Balancing Coverage and Draft Latency in Vocabulary Trimming for Faster Speculative Decoding
AI 摘要
论文提出通过词汇表裁剪来平衡覆盖率和延迟,从而加速推测解码。
主要贡献
- 提出词汇表裁剪方法加速推测解码
- 将词汇表选择建模为约束优化问题
- 使用Tree-structured Parzen Estimator探索覆盖率-延迟帕累托前沿
方法论
将词汇表选择视为约束优化,通过训练数据计算覆盖率,使用FLOPs估计延迟,并用TPE优化覆盖率-延迟。
原文摘要
Speculative decoding accelerates inference for Large Language Models by using a lightweight draft model to propose candidate tokens that are verified in parallel by a larger target model. Prior work shows that the draft model often dominates speculative decoding latency, since it generates tokens sequentially and incurs high cost from its language modeling head as vocabulary size grows. This exposes a fundamental trade-off in draft model design: larger vocabularies improve token coverage and agreement with the target model, but incur higher draft latency, while smaller vocabularies reduce latency at the risk of missing tokens required for accurate draft generation. We address this trade-off through vocabulary trimming for draft models, motivated by the observation that domain-specific workloads use only a small fraction of the full vocabulary. We cast draft vocabulary selection as a constrained optimization problem that balances token coverage and draft latency.
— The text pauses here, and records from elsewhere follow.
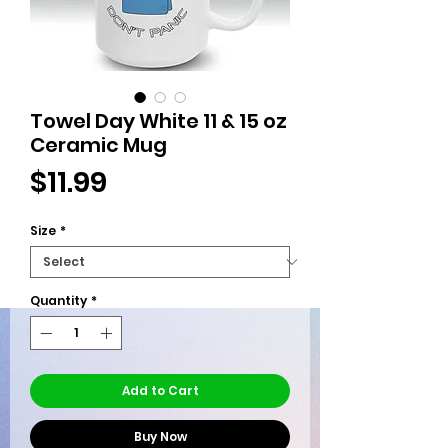
Towel Day White 11 & 15 oz
Ceramic Mug
Price
$11.99
Size
*
Quantity
*
Add to Cart
Buy Now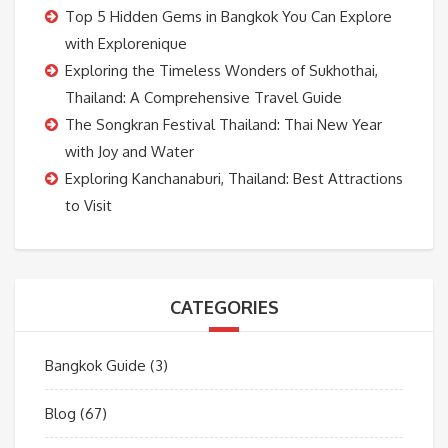
Top 5 Hidden Gems in Bangkok You Can Explore
with Explorenique
Exploring the Timeless Wonders of Sukhothai,
Thailand: A Comprehensive Travel Guide
The Songkran Festival Thailand: Thai New Year
with Joy and Water
Exploring Kanchanaburi, Thailand: Best Attractions
to Visit
CATEGORIES
Bangkok Guide
(3)
Blog
(67)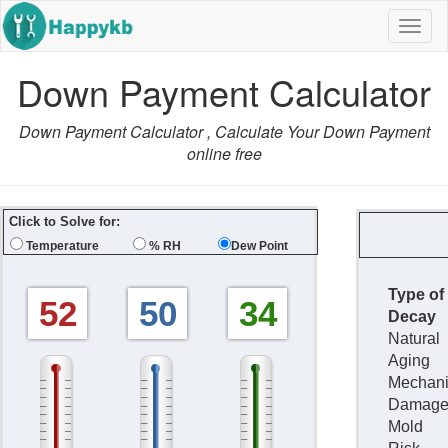
Navig
butto
Down Payment Calculator
Down Payment Calculator , Calculate Your Down Payment
online free
Click to Solve for:
Temperature
% RH
Dew Point
Type of
52
50
34
Decay
Natural
Aging
Mechani
Damag
Mold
Coverage is computed over assistant responses in the training data, while latency is estimated using architecture-aware FLOPs that capture the cost of the language modeling head as a function of vocabulary size. We optimize a utility function with a Tree-structured Parzen Estimator to efficiently explore the coverage-latency Pareto frontier under a minimum coverage constraint. Experiments show improved speculative decoding throughput while reducing draft vocabularies by up to 97% with high coverage. On domain-specific tasks, we achieve up to 16% latency reduction and 20% throughput improvement, and up to 6.7% throughput gains on diverse out-of-distribution tasks.